§ **What you should do**:
Pictures in the records below must be left out. Return exactly the lines from the line with "r Schlauch ist transparent / transluzent 60°C" to the line with "ทำความเข้าใจปัจจัยที่ส่งผลต่อราคาพูลวิลล่า ทั้งทำเล ฤดูกาล", both included.

Dataset entries
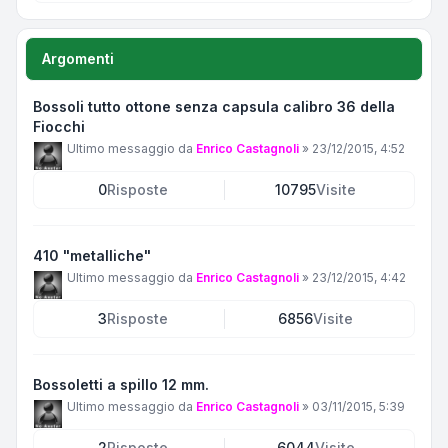
Argomenti
Bossoli tutto ottone senza capsula calibro 36 della
Fiocchi
Ultimo messaggio da
Enrico Castagnoli
»
23/12/2015, 4:52
0
Risposte
10795
Visite
410 "metalliche"
Ultimo messaggio da
Enrico Castagnoli
»
23/12/2015, 4:42
3
Risposte
6856
Visite
Bossoletti a spillo 12 mm.
Ultimo messaggio da
Enrico Castagnoli
»
03/11/2015, 5:39
2
Risposte
6044
Visite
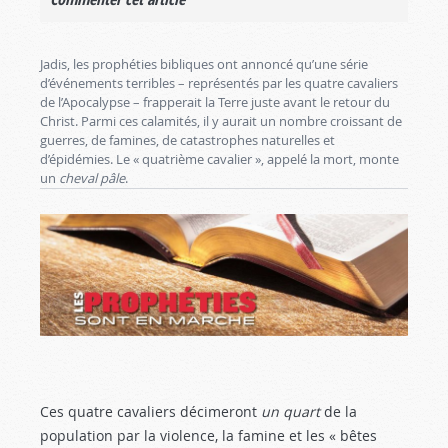
Jadis, les prophéties bibliques ont annoncé qu’une série
d’événements terribles – représentés par les quatre cavaliers
de l’Apocalypse – frapperait la Terre juste avant le retour du
Christ. Parmi ces calamités, il y aurait un nombre croissant de
guerres, de famines, de catastrophes naturelles et
d’épidémies. Le « quatrième cavalier », appelé la mort, monte
un
cheval pâle
.
Ces quatre cavaliers décimeront
un quart
de la
population par la violence, la famine et les « bêtes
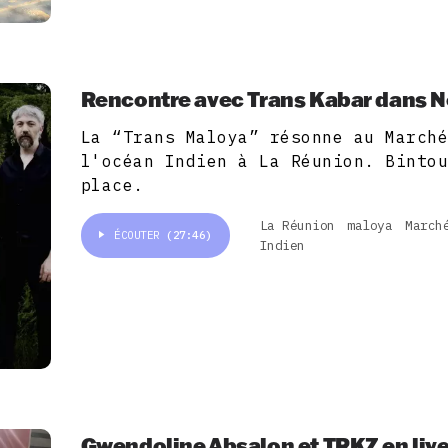
Rencontre avec Trans Kabar dans 
La “Trans Maloya” résonne au March
l'océan Indien à La Réunion. Binto
place.
La Réunion
maloya
March
ÉCOUTER
(27:46)
Indien
Gwendoline Absalon et TRKZ en liv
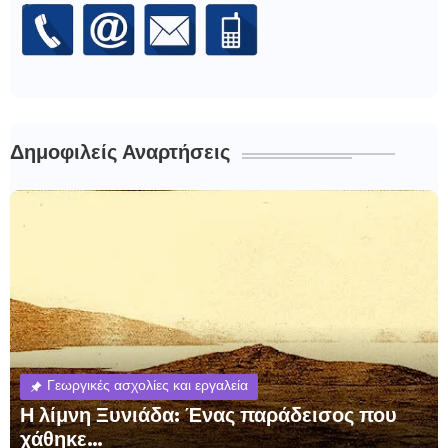
Δημοφιλείς Αναρτήσεις
Γεωργικές ασχολίες και εργαλεία
Η λίμνη Ξυνιάδα: Ένας παράδεισος που
χάθηκε…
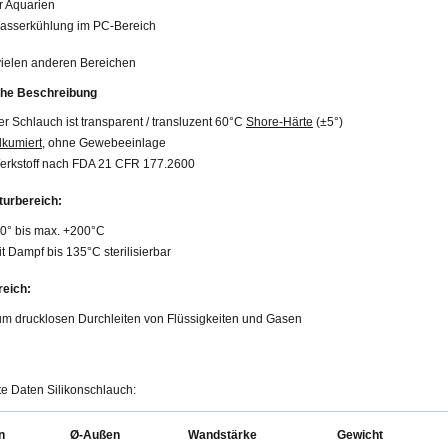
r Aquarien
asserkühlung im PC-Bereich
 vielen anderen Bereichen
che Beschreibung
r Schlauch ist transparent / transluzent 60°C
Shore-Härte
(±5°)
lkumiert
, ohne Gewebeeinlage
erkstoff nach FDA 21 CFR 177.2600
urbereich:
60° bis max. +200°C
t Dampf bis 135°C sterilisierbar
eich:
um drucklosen Durchleiten von Flüssigkeiten und Gasen
rte Daten Silikonschlauch:
n
Ø-Außen
Wandstärke
Gewicht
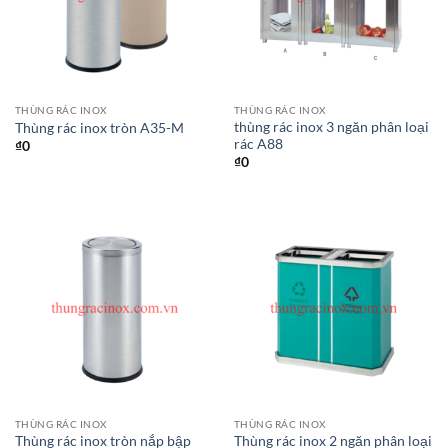
THÙNG RÁC INOX
THÙNG RÁC INOX
thùng rác inox 3 ngăn phân loại
Thùng rác inox tròn A35-M
rác A88
₫
0
₫
0
THÙNG RÁC INOX
THÙNG RÁC INOX
Thùng rác inox tròn nắp bập
Thùng rác inox 2 ngăn phân loại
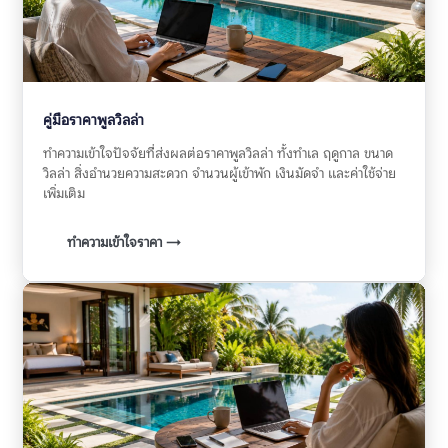
คู่มือราคาพูลวิลล่า
ทำความเข้าใจปัจจัยที่ส่งผลต่อราคาพูลวิลล่า ทั้งทำเล ฤดูกาล ขนาด
วิลล่า สิ่งอำนวยความสะดวก จำนวนผู้เข้าพัก เงินมัดจำ และค่าใช้จ่าย
เพิ่มเติม
ทำความเข้าใจราคา →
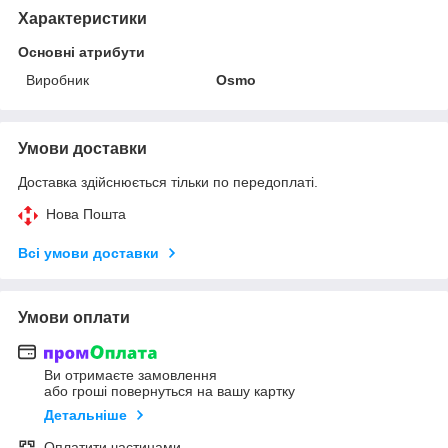
Характеристики
Основні атрибути
Виробник
Osmo
Умови доставки
Доставка здійснюється тільки по передоплаті.
Нова Пошта
Всі умови доставки
Умови оплати
Ви отримаєте замовлення
або гроші повернуться на вашу картку
Детальніше
Оплатити частинами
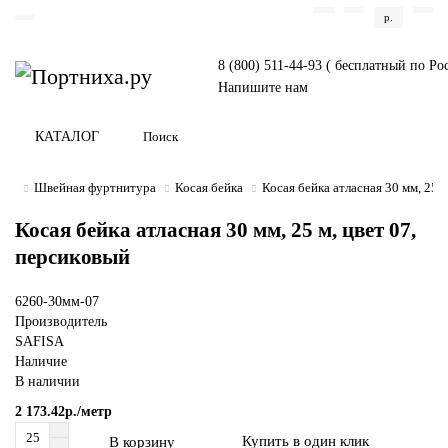
р.
8 (800) 511-44-93 ( бесплатный по Ро
Напишите нам
КАТАЛОГ
Швейная фуртнитура
Косая бейка
Косая бейка атласная 30 мм, 25 м
Косая бейка атласная 30 мм, 25 м, цвет 07,
персиковый
6260-30мм-07
Производитель
SAFISA
Наличие
В наличии
2 173.42р./метр
Купить в один клик
В корзину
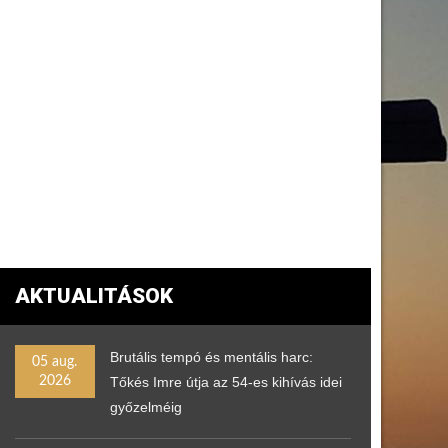
AKTUALITÁSOK
Brutális tempó és mentális harc:
05 aug.
2026
Tőkés Imre útja az 54-es kihívás idei
győzelméig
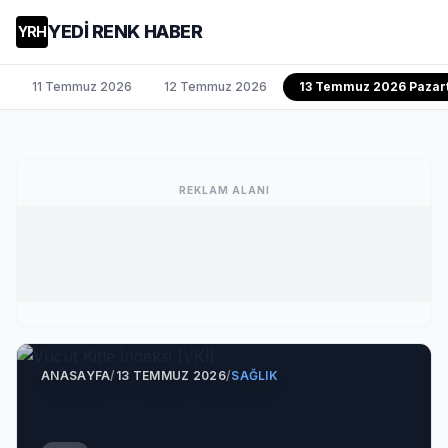
YEDİ RENK HABER
YRH
11 Temmuz 2026
12 Temmuz 2026
13 Temmuz 2026 Pazart
REKLAM ALANI
ANASAYFA
/
13 TEMMUZ 2026
/
SAĞLIK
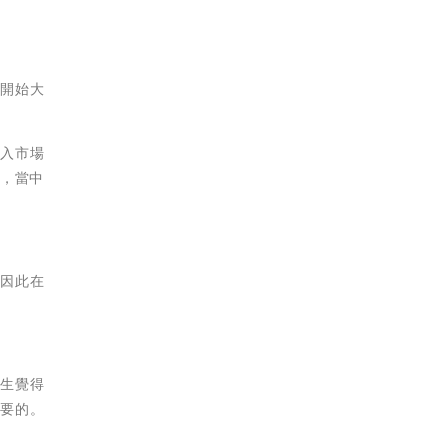
一開始大
進入市場
戶，當中
。因此在
先生覺得
重要的。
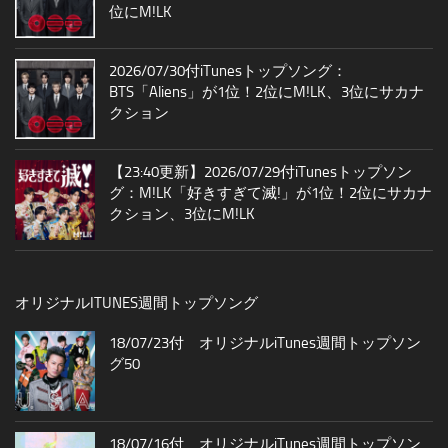
位にM!LK
2026/07/30付iTunesトップソング：
BTS「Aliens」が1位！2位にM!LK、3位にサカナ
クション
【23:40更新】2026/07/29付iTunesトップソン
グ：M!LK「好きすぎて滅!」が1位！2位にサカナ
クション、3位にM!LK
オリジナルITUNES週間トップソング
18/07/23付 オリジナルiTunes週間トップソン
グ50
18/07/16付 オリジナルiTunes週間トップソン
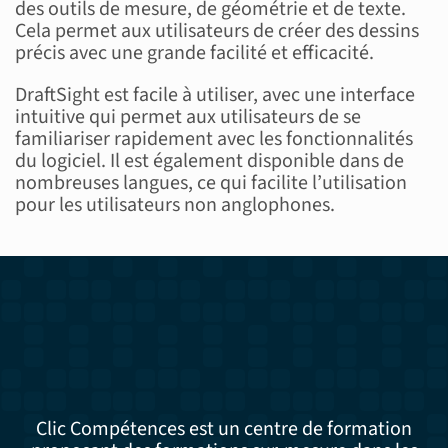
des outils de mesure, de géométrie et de texte.
Cela permet aux utilisateurs de créer des dessins
précis avec une grande facilité et efficacité.
DraftSight est facile à utiliser, avec une interface
intuitive qui permet aux utilisateurs de se
familiariser rapidement avec les fonctionnalités
du logiciel. Il est également disponible dans de
nombreuses langues, ce qui facilite l’utilisation
pour les utilisateurs non anglophones.
Clic Compétences est un centre de formation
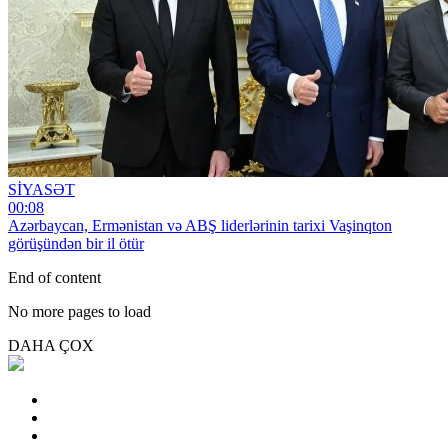
SİYASƏT
00:08
Azərbaycan, Ermənistan və ABŞ liderlərinin tarixi Vaşinqton
görüşündən bir il ötür
End of content
No more pages to load
DAHA ÇOX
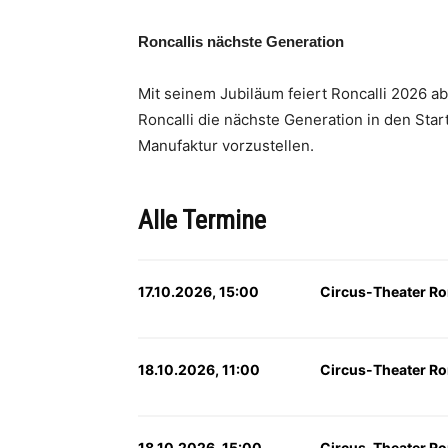
Roncallis nächste Generation
Mit seinem Jubiläum feiert Roncalli 2026 ab
Roncalli die nächste Generation in den Star
Manufaktur vorzustellen.
Alle Termine
17.10.2026, 15:00
Circus-Theater Ro
18.10.2026, 11:00
Circus-Theater Ro
18.10.2026, 15:00
Circus-Theater Ro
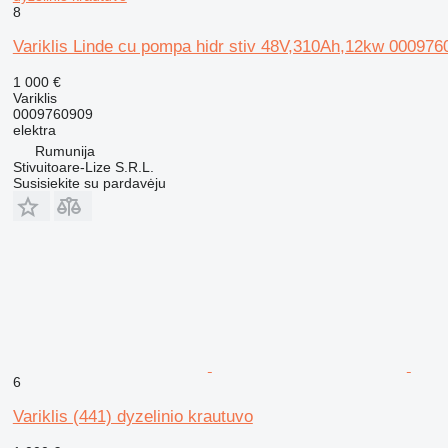
8
Variklis Linde cu pompa hidr stiv 48V,310Ah,12kw 000976
1 000 €
Variklis
0009760909
elektra
Rumunija
Stivuitoare-Lize S.R.L.
Susisiekite su pardavėju
6
Variklis (441) dyzelinio krautuvo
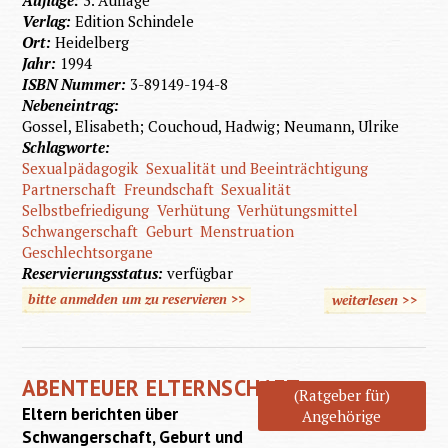
Auflage:
3. Auflage
Verlag:
Edition Schindele
Ort:
Heidelberg
Jahr:
1994
ISBN Nummer:
3-89149-194-8
Nebeneintrag:
Gossel, Elisabeth; Couchoud, Hadwig; Neumann, Ulrike
Schlagworte:
Sexualpädagogik
Sexualität und Beeinträchtigung
Partnerschaft
Freundschaft
Sexualität
Selbstbefriedigung
Verhütung
Verhütungsmittel
Schwangerschaft
Geburt
Menstruation
Geschlechtsorgane
Reservierungsstatus:
verfügbar
bitte anmelden um zu reservieren >>
weiterlesen
>>
Sexualp
Arbe
ABENTEUER ELTERNSCHAFT
(Ratgeber für)
Eltern berichten über
Angehörige
Schwangerschaft, Geburt und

§ **Answer to this task**:
r Schlauch ist transparent / transluzent 60°C
Shore-Härte
(±5°)
lkumiert
, ohne Gewebeeinlage
erkstoff nach FDA 21 CFR 177.2600
urbereich:
60° bis max. +200°C
t Dampf bis 135°C sterilisierbar
eich:
um drucklosen Durchleiten von Flüssigkeiten und Gasen
rte Daten Silikonschlauch:
n
Ø-Außen
Wandstärke
Gewicht
THÙNG RÁC INOX
THÙNG RÁC INOX
thùng rác inox 3 ngăn phân loại
Thùng rác inox tròn A35-M
rác A88
₫
0
₫
0
THÙNG RÁC INOX
THÙNG RÁC INOX
Thùng rác inox tròn nắp bập
Thùng rác inox 2 ngăn phân loại
คู่มือราคาพูลวิลล่า
ทำความเข้าใจปัจจัยที่ส่งผลต่อราคาพูลวิลล่า ทั้งทำเล ฤดูกาล ขนาด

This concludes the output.